RECORD EXTRACTS –
________

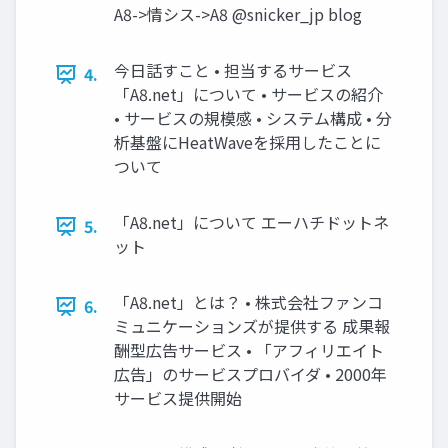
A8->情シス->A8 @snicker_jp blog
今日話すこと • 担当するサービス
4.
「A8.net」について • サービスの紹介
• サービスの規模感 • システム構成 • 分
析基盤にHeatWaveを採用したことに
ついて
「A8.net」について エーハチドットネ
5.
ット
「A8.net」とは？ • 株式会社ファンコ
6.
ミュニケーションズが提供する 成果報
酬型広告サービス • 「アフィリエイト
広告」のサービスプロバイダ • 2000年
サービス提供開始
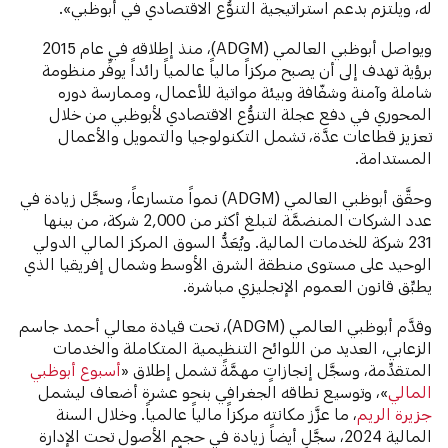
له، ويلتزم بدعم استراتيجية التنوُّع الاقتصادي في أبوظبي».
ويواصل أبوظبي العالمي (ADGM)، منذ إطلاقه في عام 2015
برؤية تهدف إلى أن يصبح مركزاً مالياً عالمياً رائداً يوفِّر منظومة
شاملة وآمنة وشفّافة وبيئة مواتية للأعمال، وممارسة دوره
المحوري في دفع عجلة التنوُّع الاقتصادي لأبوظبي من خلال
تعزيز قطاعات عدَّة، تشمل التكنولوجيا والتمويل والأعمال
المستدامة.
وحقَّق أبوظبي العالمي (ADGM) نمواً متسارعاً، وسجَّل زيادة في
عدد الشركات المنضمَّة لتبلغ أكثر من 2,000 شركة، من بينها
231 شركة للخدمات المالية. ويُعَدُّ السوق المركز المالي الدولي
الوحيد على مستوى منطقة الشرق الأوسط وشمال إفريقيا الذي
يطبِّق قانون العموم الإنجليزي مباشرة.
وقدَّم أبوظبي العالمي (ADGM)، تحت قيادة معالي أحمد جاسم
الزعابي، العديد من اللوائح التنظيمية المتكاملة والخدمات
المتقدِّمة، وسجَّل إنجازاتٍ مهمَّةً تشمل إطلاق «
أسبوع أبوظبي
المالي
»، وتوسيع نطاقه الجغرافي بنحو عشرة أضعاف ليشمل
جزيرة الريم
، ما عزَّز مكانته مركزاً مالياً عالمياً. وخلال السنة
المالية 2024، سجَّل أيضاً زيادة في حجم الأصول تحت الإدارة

________

WHAT THIS TASK INVOLVES – Retype each line of the listing above word for word. Exclude the pictures.

WRITTEN RESPONSE –
A8->情シス->A8 @snicker_jp blog
今日話すこと • 担当するサービス
4.
「A8.net」について • サービスの紹介
• サービスの規模感 • システム構成 • 分
析基盤にHeatWaveを採用したことに
ついて
「A8.net」について エーハチドットネ
5.
ット
「A8.net」とは？ • 株式会社ファンコ
6.
ミュニケーションズが提供する 成果報
酬型広告サービス • 「アフィリエイト
広告」のサービスプロバイダ • 2000年
サービス提供開始
له، ويلتزم بدعم استراتيجية التنوُّع الاقتصادي في أبوظبي».
ويواصل أبوظبي العالمي (ADGM)، منذ إطلاقه في عام 2015
برؤية تهدف إلى أن يصبح مركزاً مالياً عالمياً رائداً يوفِّر منظومة
شاملة وآمنة وشفّافة وبيئة مواتية للأعمال، وممارسة دوره
المحوري في دفع عجلة التنوُّع الاقتصادي لأبوظبي من خلال
تعزيز قطاعات عدَّة، تشمل التكنولوجيا والتمويل والأعمال
المستدامة.
وحقَّق أبوظبي العالمي (ADGM) نمواً متسارعاً، وسجَّل زيادة في
عدد الشركات المنضمَّة لتبلغ أكثر من 2,000 شركة، من بينها
231 شركة للخدمات المالية. ويُعَدُّ السوق المركز المالي الدولي
الوحيد على مستوى منطقة الشرق الأوسط وشمال إفريقيا الذي
يطبِّق قانون العموم الإنجليزي مباشرة.
وقدَّم أبوظبي العالمي (ADGM)، تحت قيادة معالي أحمد جاسم
الزعابي، العديد من اللوائح التنظيمية المتكاملة والخدمات
المتقدِّمة، وسجَّل إنجازاتٍ مهمَّةً تشمل إطلاق «
أسبوع أبوظبي
المالي
»، وتوسيع نطاقه الجغرافي بنحو عشرة أضعاف ليشمل
جزيرة الريم
، ما عزَّز مكانته مركزاً مالياً عالمياً. وخلال السنة
المالية 2024، سجَّل أيضاً زيادة في حجم الأصول تحت الإدارة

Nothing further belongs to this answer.